What information can website owner track about visitors?
May 15, 2010 10:33 AM   Subscribe

This is going to be a super-broad question: What kinds of information can the owner of a website glean about its visitors? For instance, can they see where you were just prior, or where you go when you leave? Under what circumstances would you be individually identifiable? Etc.
posted by HotToddy to Computers & Internet (7 answers total) 12 users marked this as a favorite
 
You can use a site like What's my IP to tell you the things that someone can tell about you from visiting their website. As you can see, they can tell how you got to that page [referral link] and some information about your general location [from ISP details] and your browser configuration. I recall a site that would put all this information together and let you know how "unique" your footprint was and it seemed like many people were unique because of the list of fonts they had on their system.

The difference, however, between being unique and being personally identifiable is a fairly large one. In most cases people couldn't figure out who you were if you were some stranger, but if you were a person I knew and I wanted to know if you'd hit my site, I could look for what I knew about your footprint. So I could, for example, somewhat sneakily, send you an email with a link to something on my website and once you looked at it [say it was a link to an image that no one else had the web address to] I'd know the footprint for the computer/ISP that you were using.

There are also ways to avoid this by using proxies and other things. I'm not sure exactly what you want to know specifically but generally as far as being personally identifiable the answer is "maybe" but if someone were TRYING to do this and you didn't know how to keep them from doing it, the answer is more like "yes"
posted by jessamyn at 10:40 AM on May 15, 2010 [1 favorite]


The Electronic Frontier Foundation has produced a tool to demonstrate how all the peripheral information provided can actually uniquely identify you. They use basic HTTP Header info (all the data in the Whats my IP link jessamyn gave) and then they gather more unusual information like what fonts Flash has available (and in what order they're reported) HTTP cookies, and what plugins you have installed. The FAQ has a lot more documentation on what was and wasn't implemented, but the takeaway is that 85 percent of visitors were uniquely identifiable. Browserspy has a much more comprehensive listing of crap website owners can snarf.

And if you've ever seen or tried Google Analytics, website owners can and do collect a lot of information. We know what version of Flash our users have installed, and Java. We know browser sizes, and browser/OS versions. We know how people click away, and how they got there. We know what search queries drove traffic to our site. We have a good idea of what city our users live in, but that metric isn't as reliable. All this information comes from Javascript.
posted by pwnguin at 11:04 AM on May 15, 2010 [3 favorites]

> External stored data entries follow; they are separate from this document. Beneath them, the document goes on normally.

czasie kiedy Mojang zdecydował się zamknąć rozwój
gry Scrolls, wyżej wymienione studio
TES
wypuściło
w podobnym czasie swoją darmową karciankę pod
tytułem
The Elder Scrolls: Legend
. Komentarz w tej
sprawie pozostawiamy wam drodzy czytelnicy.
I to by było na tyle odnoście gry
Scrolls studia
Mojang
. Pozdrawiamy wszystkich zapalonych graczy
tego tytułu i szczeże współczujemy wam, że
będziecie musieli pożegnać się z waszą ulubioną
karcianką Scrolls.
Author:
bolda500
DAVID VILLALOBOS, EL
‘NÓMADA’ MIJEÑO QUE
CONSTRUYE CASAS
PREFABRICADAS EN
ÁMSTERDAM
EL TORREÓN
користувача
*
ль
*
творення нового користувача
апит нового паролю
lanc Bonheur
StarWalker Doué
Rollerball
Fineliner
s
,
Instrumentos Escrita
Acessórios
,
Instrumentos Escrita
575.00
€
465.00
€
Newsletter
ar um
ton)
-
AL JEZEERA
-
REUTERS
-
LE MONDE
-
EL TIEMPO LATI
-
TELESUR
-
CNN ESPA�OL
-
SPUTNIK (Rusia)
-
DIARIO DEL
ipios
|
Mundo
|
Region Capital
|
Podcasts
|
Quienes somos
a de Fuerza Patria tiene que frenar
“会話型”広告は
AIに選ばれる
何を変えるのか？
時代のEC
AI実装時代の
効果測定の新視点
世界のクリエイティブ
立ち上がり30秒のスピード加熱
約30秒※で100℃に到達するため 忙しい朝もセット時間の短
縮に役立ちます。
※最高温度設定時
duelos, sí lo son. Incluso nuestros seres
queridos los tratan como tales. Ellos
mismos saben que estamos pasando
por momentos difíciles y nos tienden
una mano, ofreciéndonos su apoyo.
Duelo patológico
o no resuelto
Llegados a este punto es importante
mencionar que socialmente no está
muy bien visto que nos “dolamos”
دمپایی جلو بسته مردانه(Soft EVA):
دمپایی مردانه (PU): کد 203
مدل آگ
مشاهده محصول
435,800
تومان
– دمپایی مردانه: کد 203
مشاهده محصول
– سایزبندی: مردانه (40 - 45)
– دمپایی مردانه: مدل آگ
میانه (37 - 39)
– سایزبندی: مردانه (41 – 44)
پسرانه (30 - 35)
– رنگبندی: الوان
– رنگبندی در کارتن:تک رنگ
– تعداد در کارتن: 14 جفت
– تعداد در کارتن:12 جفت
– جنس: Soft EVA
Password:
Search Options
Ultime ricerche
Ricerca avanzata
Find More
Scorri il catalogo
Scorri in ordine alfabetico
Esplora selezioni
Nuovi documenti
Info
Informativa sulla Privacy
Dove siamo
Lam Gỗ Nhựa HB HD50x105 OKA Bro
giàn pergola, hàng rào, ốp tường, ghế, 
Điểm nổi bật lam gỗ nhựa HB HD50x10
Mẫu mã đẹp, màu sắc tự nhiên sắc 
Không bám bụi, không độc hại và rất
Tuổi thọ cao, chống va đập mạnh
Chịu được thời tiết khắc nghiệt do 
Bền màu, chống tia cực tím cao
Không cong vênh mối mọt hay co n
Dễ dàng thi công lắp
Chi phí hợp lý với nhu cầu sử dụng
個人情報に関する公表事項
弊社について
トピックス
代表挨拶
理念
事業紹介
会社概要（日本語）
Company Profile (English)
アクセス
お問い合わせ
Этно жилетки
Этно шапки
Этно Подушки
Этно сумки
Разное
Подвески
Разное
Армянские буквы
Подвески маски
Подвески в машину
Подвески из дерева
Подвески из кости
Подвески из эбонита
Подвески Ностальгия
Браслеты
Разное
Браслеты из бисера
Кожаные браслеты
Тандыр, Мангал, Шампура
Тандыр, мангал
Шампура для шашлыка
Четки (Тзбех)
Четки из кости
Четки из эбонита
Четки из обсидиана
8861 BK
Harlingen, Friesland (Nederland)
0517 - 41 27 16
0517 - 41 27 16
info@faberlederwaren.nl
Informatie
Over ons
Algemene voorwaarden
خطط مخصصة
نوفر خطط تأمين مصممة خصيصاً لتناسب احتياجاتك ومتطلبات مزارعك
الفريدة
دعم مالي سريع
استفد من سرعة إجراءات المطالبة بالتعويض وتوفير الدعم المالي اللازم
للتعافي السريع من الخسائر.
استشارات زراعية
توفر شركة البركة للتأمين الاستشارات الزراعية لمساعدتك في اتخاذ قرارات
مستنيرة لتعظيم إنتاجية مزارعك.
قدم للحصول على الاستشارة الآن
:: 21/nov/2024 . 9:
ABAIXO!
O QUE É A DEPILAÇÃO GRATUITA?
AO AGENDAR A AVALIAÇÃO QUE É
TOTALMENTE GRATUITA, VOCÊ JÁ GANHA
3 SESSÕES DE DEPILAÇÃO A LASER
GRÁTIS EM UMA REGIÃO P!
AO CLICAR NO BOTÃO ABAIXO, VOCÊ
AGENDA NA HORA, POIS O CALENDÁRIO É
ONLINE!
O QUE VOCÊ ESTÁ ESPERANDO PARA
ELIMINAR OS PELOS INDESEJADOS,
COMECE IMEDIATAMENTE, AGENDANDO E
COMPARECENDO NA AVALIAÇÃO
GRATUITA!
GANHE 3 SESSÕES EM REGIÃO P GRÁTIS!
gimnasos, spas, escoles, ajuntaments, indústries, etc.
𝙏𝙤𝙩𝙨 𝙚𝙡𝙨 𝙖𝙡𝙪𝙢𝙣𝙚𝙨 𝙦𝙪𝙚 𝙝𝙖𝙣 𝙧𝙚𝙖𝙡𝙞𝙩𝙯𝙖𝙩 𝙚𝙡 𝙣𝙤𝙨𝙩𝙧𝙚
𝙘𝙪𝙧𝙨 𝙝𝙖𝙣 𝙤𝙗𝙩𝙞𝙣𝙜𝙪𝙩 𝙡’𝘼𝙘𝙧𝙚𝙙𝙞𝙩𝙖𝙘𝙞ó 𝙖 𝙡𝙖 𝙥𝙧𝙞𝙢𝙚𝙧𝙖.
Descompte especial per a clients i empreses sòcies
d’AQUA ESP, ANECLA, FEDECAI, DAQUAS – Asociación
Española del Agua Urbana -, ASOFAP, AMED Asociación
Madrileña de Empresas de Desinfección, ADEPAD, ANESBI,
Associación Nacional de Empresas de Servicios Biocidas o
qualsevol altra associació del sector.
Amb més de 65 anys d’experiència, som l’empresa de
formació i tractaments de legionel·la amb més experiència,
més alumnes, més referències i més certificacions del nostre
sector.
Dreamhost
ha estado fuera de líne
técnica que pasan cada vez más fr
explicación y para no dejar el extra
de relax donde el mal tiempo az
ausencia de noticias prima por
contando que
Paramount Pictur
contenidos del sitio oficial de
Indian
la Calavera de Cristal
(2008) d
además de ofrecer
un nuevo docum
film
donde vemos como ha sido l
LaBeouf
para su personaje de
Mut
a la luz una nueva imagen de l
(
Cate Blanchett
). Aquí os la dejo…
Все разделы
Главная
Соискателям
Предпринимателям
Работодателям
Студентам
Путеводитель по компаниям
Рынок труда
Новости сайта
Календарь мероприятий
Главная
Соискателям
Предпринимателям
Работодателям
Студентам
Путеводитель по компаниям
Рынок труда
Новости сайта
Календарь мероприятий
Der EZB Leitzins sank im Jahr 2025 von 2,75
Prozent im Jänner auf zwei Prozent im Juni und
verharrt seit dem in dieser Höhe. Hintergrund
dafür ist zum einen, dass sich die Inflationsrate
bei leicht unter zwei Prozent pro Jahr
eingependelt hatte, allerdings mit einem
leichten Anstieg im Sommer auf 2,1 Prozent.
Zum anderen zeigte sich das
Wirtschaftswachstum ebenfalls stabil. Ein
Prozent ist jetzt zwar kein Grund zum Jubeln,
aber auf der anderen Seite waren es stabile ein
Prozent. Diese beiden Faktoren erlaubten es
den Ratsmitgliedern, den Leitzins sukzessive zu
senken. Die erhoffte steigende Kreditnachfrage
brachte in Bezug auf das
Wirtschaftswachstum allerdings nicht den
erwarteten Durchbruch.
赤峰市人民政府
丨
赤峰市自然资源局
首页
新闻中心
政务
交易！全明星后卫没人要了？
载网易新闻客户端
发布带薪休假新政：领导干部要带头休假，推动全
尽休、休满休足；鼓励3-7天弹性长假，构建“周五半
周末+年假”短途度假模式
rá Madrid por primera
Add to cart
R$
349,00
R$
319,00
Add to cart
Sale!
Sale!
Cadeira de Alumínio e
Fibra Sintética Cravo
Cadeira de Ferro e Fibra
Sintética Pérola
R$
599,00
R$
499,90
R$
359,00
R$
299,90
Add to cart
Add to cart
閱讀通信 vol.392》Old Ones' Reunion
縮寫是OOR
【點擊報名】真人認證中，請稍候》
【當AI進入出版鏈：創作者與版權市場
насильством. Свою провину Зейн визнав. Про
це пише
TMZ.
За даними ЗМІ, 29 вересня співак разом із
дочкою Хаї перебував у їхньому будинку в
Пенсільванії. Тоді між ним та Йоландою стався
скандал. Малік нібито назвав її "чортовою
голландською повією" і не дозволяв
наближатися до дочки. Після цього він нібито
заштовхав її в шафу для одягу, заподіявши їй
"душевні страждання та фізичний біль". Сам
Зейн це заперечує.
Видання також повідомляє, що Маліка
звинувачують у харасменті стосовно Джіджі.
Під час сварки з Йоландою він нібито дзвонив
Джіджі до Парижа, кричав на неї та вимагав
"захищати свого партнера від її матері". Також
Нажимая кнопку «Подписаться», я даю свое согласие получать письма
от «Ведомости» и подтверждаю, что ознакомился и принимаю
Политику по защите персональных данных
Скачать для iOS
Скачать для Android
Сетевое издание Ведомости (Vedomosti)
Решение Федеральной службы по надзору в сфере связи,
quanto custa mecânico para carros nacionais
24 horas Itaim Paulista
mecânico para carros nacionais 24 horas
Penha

The site owner can generally see where you were immediately prior to arriving at the site. This would include knowing what Google Search term you used to find the site.

They can also tell what operating system you are on, what your screen resolution is, and if they are a large ad network like DoubleClick, for example, they can tell what other sites in the network that you have visited.

They can tell, with a moderate amount of accuracy, what country and city you are coming from. They can probably tell what languages you speak. They may be able to tell whether you are a technological early adopter.

Without access to your computer or your ISP, they probably cannot tell who you are (name and address). But they may be able to make a good guess, if they wanted to or if you are unlucky enough to have identifying information come through in the referrer (like, the search that led you to the site was "MY UNIQUE NAME")
posted by zippy at 11:06 AM on May 15, 2010


There are ways to counter most of these things, BTW. An add-on like RefControl lets you configure the browser to forge the Referer header, which prevents the site from seeing how you got there. (The 'forge' part is used so that a fake referer consisting of the website's root address is sent instead of a blank referer so that the site always thinks you got there from its main page.) The information regarding your operating system and installed software usually comes from the User-Agent string which is another thing that is completely under your control. The things like screen resolution require scripting to determine so using something like NoScript and only allowing scripting where necessary will result in much less leakage. Finally blocking ads means that those advertisers like DoubleClick can't build a cross-site profile of your browsing behavior.
posted by Rhomboid at 11:18 AM on May 15, 2010


Oh, and your general geographic location is not something you can hide or modify, but you can use a proxy which means accessing the site through a remote server so that the access appears to come from there instead of from where you really are.
posted by Rhomboid at 11:21 AM on May 15, 2010


(Disclaimer: I am not a privacy researcher.)

Identification.

There are really three different types of identity. I might know exactly who you are, e.g., Todd Hotts, SS#024-98-2425. I might know that you're the same as a previous person, e.g., "Prince" or the internal leaker who posted the last three leaks about a company. I might know that you're part of a group of some size, e.g., people in the US, or people within 20 miles of Atlanta, GA. We might call these three types individual, pseudonymous and group identity.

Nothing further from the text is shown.